Friday, 11 September 2015

THE DAYS OF ABANDONMENT by Elena Ferrante

This is a book about the dangers of putting all your eggs in one basket, especially if that basket is your husband’s. The main character here, Olga, has been married fifteen years and has two small children. One day after lunch her husband tells her suddenly that he is leaving her. Thus begins a massive and not very proudly feminist meltdown.

The husband doesn’t come back for thirty four days, and Olga starts to come apart. She has moved many times for her husband’s job, so has few friends nearby, and gave up employment at his request. She’s therefore left with not too much to fall back on, and she falls hard.

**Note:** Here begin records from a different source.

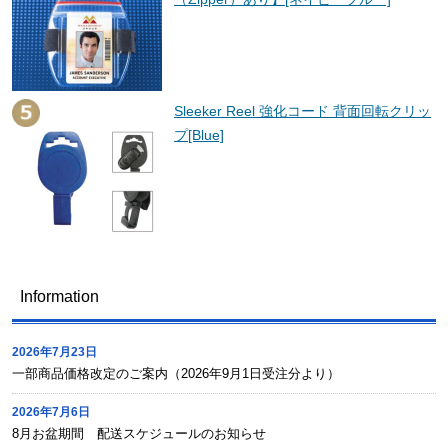
Sleeker Reel 強化コード 背面回転クリッ
プ[Blue]
Information
2026年7月23日
一部商品価格改定のご案内（2026年9月1日受注分より）
2026年7月6日
8月お盆期間 配送スケジュールのお知らせ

She does some ordinary post break-up things (e.g., propositioning the neighbour for anal sex), and then moves on to the less ordinary. On one terrible day she seems to be losing her sanity, almost drowning her little girl while trying to wash her and unable to focus long enough to phone a doctor even though the little boy appears dangerously ill. It’s all told from her perspective, as she tries to hold on to her mind, and it’s very frightening. We’re definitely on the edge of Medea territory:
The children hadn’t eaten anything. I myself still had to have breakfast, wash. The hours were passing. I had to separate the dark clothes from the white. I had no more clean underwear. The vomit-stained sheets. Run the vaccuum. Housecleaning.
Pretty often I hate this kind of thing – insanity being as difficult to write about as dreams are – but the extraordinary Ferrante of MY BRILLIANT FRIEND manages it.

Olga comes through it in the end, more or less unscarred, particularly after she finds out that her husband has left her for a twenty year old he used to coach when she was a teenager. This is hardly the calibre of man for whom its worth losing a mind.

The only false note, for me, was the resolution, where Olga ends up with the neighbour she previously propositioned. I’m not sure a new man is a good cure for having been too hung up on the old one – but there it is. At least she’s not trying to drown the children any more.